Fika in Stockholm


What is a fika?
Fika is a Swedish word. Actually, it is much more than a word; it is a real institution: the art to have a coffee or tea with a pastry. You will find plenty of documentation about it on the Internet, so I will not tell more about it.

This post is more a testimony, a small window of my trip to Stockholm in May.

Sweden blew my mind. My visit to the Nordics brought me to a brand new perspective of Europe, our cultural roots, history, and gastronomy. I found in its landscape answers to the behavior and food of Swedish and Norwegian.

I do not want to mix up both countries, even if there is a lot of similarities, but Sweden and Norway, really gave me a better idea of Europe.
It had been a very inspirational journey, and you will discover more recipes and posts about it, but the fika is the perfect start for this journey.

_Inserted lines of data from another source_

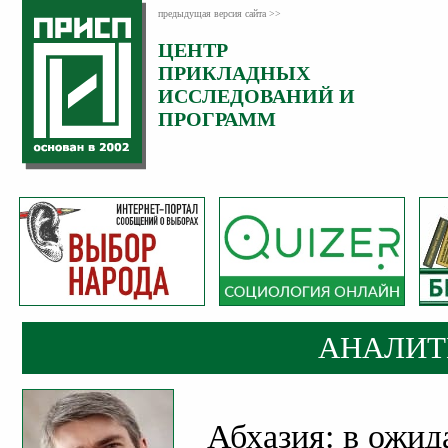
предыдущая версия сайта >>
ЦЕНТР
Категория:
ПРИКЛАДНЫХ
Аналитика
ИССЛЕДОВАНИЙ И
ПРОГРАММ
АНАЛИТ
Абхазия: в ожид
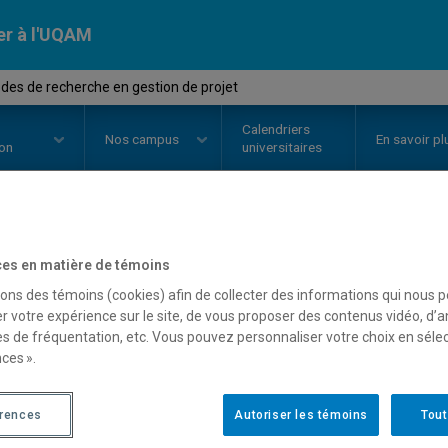
er à l'UQAM
es de recherche en gestion de projet
Calendriers
Nos
campus
En savoir pl
ion
universitaires
OURS
//
MGP7044
-
Méthodes de 
es en matière de témoins
sons des témoins (cookies) afin de collecter des informations qui nous 
de projet
r votre expérience sur le site, de vous proposer des contenus vidéo, d’a
es de fréquentation, etc. Vous pouvez personnaliser votre choix en séle
ces ».
Description
Horaire - Été 2026
Horaire
érences
Autoriser les témoins
Tout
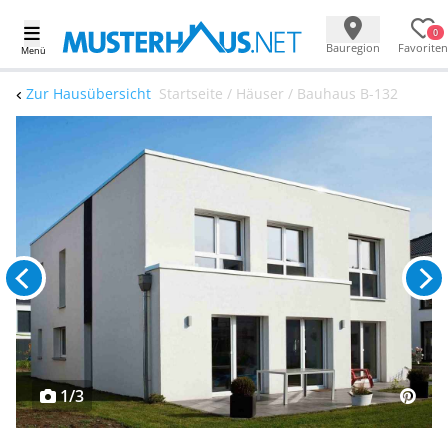
0
Bauregion
Favoriten
Menü
Zur Hausübersicht
Startseite / Häuser / Bauhaus B-132
1/3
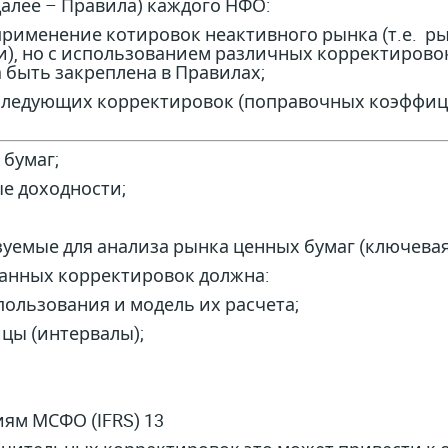
далее – Правила) каждого НФО:
рименение котировок неактивного рынка (т.е. ры
), но с использованием различных корректирово
быть закреплена в Правилах;
едующих корректировок (поправочных коэффицие
 бумаг;
ые доходности;
зуемые для анализа рынка ценных бумаг (ключевая 
нных корректировок должна:
пользования и модель их расчета;
цы (интервалы);
иям МСФО (IFRS) 13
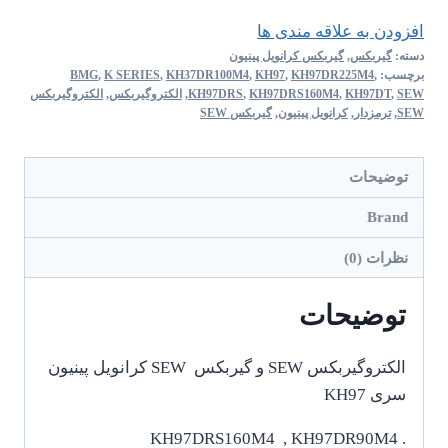
افزودن به علاقه مندی ها
دسته:
گیربکس
,
گیربکس کرانویل پینیون
برچسب:
,
KH97DR225M4
,
KH97
,
KH37DR100M4
,
K SERIES
,
BMG
SEW
,
KH97DT
,
KH97DRS160M4
,
KH97DRS
,
الکتروگیربکس
,
الکتروگیربکس
SEW
,
ترمزدار
,
کرانویل پینیون
,
گیربکس SEW
توضیحات
Brand
نظرات (0)
توضیحات
الکتروگیربکس SEW و گیربکس SEW کرانویل پینیون
سری KH97
KH97DRS160M4 , KH97DR90M4 .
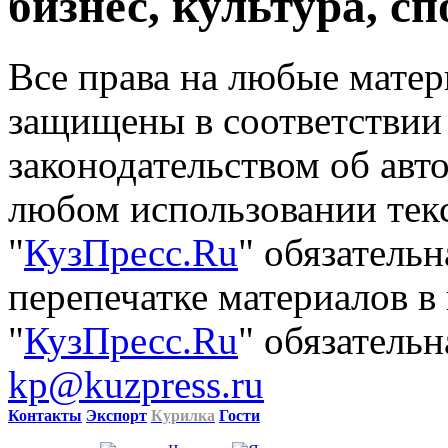
бизнес, культура, сп
Все права на любые матер
защищены в соответствии
законодательством об авт
любом использовании тек
"
КузПресс.Ru
" обязатель
перепечатке материалов в
"
КузПресс.Ru
" обязательн
kp@kuzpress.ru
Контакты
Экспорт
Курилка
Гости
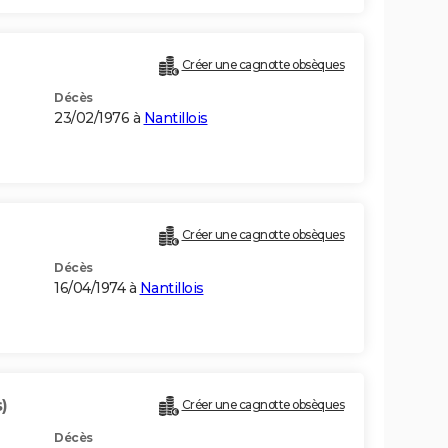
Créer une cagnotte obsèques
Décès
23/02/1976 à
Nantillois
Créer une cagnotte obsèques
Décès
16/04/1974 à
Nantillois
)
Créer une cagnotte obsèques
Décès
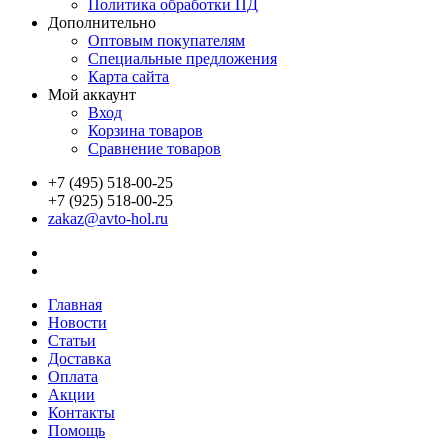
Политика обработки ПД
Дополнительно
Оптовым покупателям
Специальные предложения
Карта сайта
Мой аккаунт
Вход
Корзина товаров
Сравнение товаров
+7 (495) 518-00-25
+7 (925) 518-00-25
zakaz@avto-hol.ru
Главная
Новости
Статьи
Доставка
Оплата
Акции
Контакты
Помощь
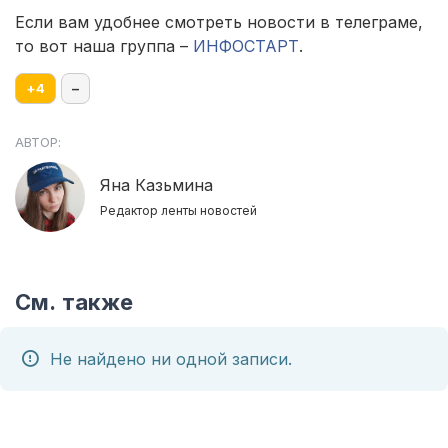
Если вам удобнее смотреть новости в телеграме,
то вот наша группа –
ИНФОСТАРТ
.
+
4
–
АВТОР:
Яна Казьмина
Редактор ленты новостей
См. также
Не найдено ни одной записи.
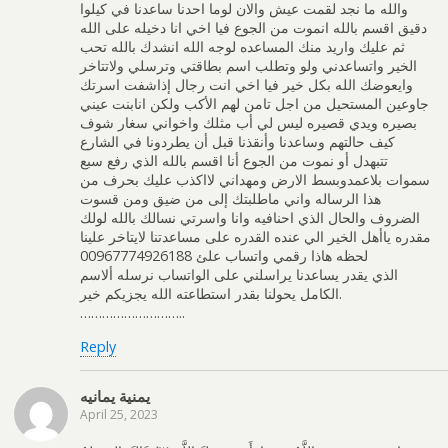
والله ما نجد لقمت عیش والان لوما احدنا ساعدنا في كيلوا
دقيق اقسم بالله انموت من الجوع فيا اخي انا دخيله على الله
ثم عليك واريد منك المساعده لوجه الله انشدك بالله تحب
الخير واتساعدني ولو وتطلب اسم بطاقتي وترسلي ولاتتاخر
وايعوضك الله بكل خير فيا اخي انت رجال إذاشفت اسرتك
جاوعين المستحيل من اجل تامن لهم الأكب ولكن انابنت عيني
بصيره ويدي قصيره ليس لي أب مثلك واخواني سغار شوف
كيف حالتهم وساعدنا وأنقذنا قبل أن يطردونا في الشارع
تتبهدل أو نموت من الجوع أنا اقسم بالله الذي رفع سبع
سموات بلاعمدوبسط الارض ومهداني لااكذب عليك بحرف من
هذا الرساله واني ماطلبتك إلى من ضيق ومن قسوت
الضروف والحال الذي احنافيه وانا واسرتي نسالك بالله لولك
مقدره ﻳﺎﺃﻫﻞ ﺍﻟﺨﻴﺮ ﺍﻟﻲ ﻋﻨﺪﻩ ﺍﻟﻘﺪﺭﻩ ﻋﻠﻰ ﻣﺴﺎﻋﺪﺗﻨﺎ لايتاخر علينا
لحظه هاذا رقمي واتساب علئ 00967774926188
الذي يقدر يساعدنا يراسلني على الواتساب نرسله ألاسم
الكامل يحولنا بقدر استطاعته الله يجزيكم خير.
………………………..
Reply
يمنية يمانيه
April 25, 2023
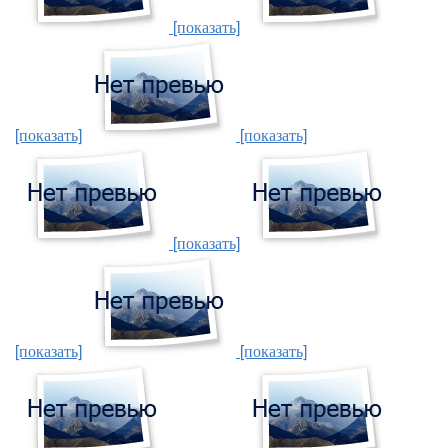
[показать]
[показать]
[показать]
[показать]
[показать]
[показать]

So, let´s start and have a fika.

This post is like a fika, a break, a pause in this crazy world where we live. It is also the sweet memory of sharing a simple coffee and pastry with some of my best friends Juan Pablo y Elena while we were catching up with our lives and projects.

It is a kind of porn food presentation with all these amazing cinnamon buns and pastries.

One of the most traditional pastries in Sweden is definitely the cinnamon roll!I had so much of them,... and each time, I could not resist, I had to try it again and again,... Don´t you think they look really like irresistible art pieces? I could not help it!



When I was tired of the cinnamon, I was trying the Sarah Bernhardt cookies, a large macaron with a chocolate ganache filling,... absolutely amazing. One of my favorite pastry when I was a kid, was tiny pie filled with almond and chocolate ganache...I love the mix of the bitterness of the almond with the cream and deep chocolate taste. This is probably one of my oldest flavor memory. When I bit in the Sarah Bernhardt, this memory came back straight into my mind. Priceless!
It also brings back to my memory, another family ritual. Almost every day, after school, my mum, my brother and I were used to come by to my grand mother and have a coffee with a pastry. I was really young, and saw this ritual all my life. I can still see myself seated at the long table of the common room, the tart or the cookies box opened. My grand mother were used to prepare an instant coffee, so you were first dosing the quantity of dehydrated dark coffee salt you were pouring in your cup, then the boiling water from the old tinplate kettle. Half sugar square, and drop of liquid cream. It was a pause during the day, moment to seat down and chat. I really loved this moment. I hardly forgot it.

Dear friends, do not forget to stop from time to time, and share a simple coffee or tea with your beloved one with a sweet! Enjoy!